Tehzibu’l-Tehzib, salah satu buku yang cukup terkenal yang berisi catatan para periwayat hadist, menurut Yaqub ibn Shaibah mencatat : ” Hisham sangatbisa dipercaya, riwayatnya dapat diterima, kecuali apa-apa yang dia ceritakan setelah pindah ke Iraq ” (Tehzi’bu’l-tehzi’b, Ibn Hajar Al-`asqala’ni, Dar Ihya al-turath al-Islami, 15th century. Vol 11, p.50).

Dalam pernyataan lebih lanjut bahwa Malik ibn Anas menolak riwayat Hisham yang dicatat dari orang-orang Iraq: ” Saya pernah diberi tahu bahwa Malik menolak riwayat Hisham yang dicatat dari orang-orang Iraq” (Tehzi’b u’l-tehzi’b, IbnHajar Al- `asqala’ni, Dar Ihya al-turath al-Islami, Vol.11, p. 50).

Mizanu’l-ai`tidal, buku lain yang berisi uraian riwayat hidup pada periwayat hadist Nabi saw mencatat: “Ketika masa tua, ingatan Hisham mengalami kemunduran yang mencolok” (Mizanu’l-ai`tidal, Al-Zahbi, Al-Maktabatu’l-athriyyah, Sheikhupura, Pakistan, Vol. 4, p. 301).

KESIMPULAN:
berdasarkan referensi ini, Ingatan Hisham sangatlah buruk dan
riwayatnya setelah pindah ke Iraq sangat tidak bisa dipercaya, sehingga riwayatnya mengenai umur pernikahan Aisyah adalah tidak kredibel.

KRONOLOGI: Adalah vital untuk mencatat dan mengingat tanggal penting dalam sejarah Islam:

Pra-610 M: Jahiliyah (pra-Islamic era) sebelum turun wahyu
610 M: turun wahyu pertama Abu Bakr menerima Islam
613 M: Nabi Muhammad mulai mengajar ke Masyarakat
615 M: Hijrah ke Abyssinia.
616 M: Umar bin al Khattab menerima Islam.
620 M: dikatakan Nabi meminang Aisyah
622 M: Hijrah ke Yathrib, kemudian dinamai Medina
623/624 M: dikatakan Nabi saw berumah tangga dengan Aisyah

Bukti #2: Meminang

Menurut Tabari (juga menurut Hisham ibn `Urwah, Ibn Hunbal and Ibn Sad), Aisyah dipinang pada usia 7 tahun dan mulai berumah tangga pada usia 9 tahun.
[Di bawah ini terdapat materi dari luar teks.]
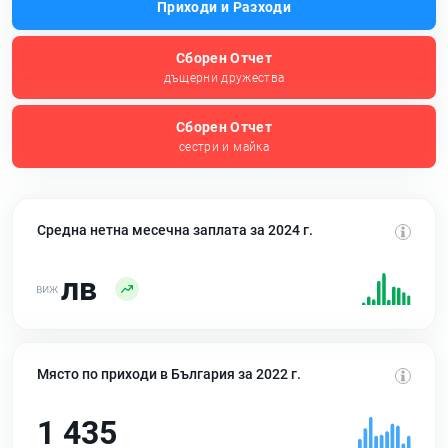
Приходи и Разходи
Сборен Отчет
дъщерни дружества
Сборен Отчет
сестри и майка
Средна нетна месечна заплата за 2024 г.
лв
Място по приходи в България за 2022 г.
1 435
Tetapi, di bagian lain, Al-Tabari mengatakan: “Semua anak Abu Bakr (4 orang) dilahirkan pada masa jahiliyahh dari 2 isterinya ” (Tarikhu’l-umam wa’l-mamlu’k, Al-Tabari (died 922), Vol. 4,p. 50, Arabic, Dara’l-fikr, Beirut, 1979).

Jika Aisyah dipinang 620M (Aisyah umur 7 tahun) dan berumah tangga tahun 623/624 M (usia 9 tahun), ini mengindikasikan bahwa Aisyah dilahirkan pada 613 M. Sehingga berdasarkan tulisan Al- Tabari, Aisyah seharusnya dilahirkan pada 613M, Yaitu 3 tahun sesudah masa Jahiliyahh usai (610 M).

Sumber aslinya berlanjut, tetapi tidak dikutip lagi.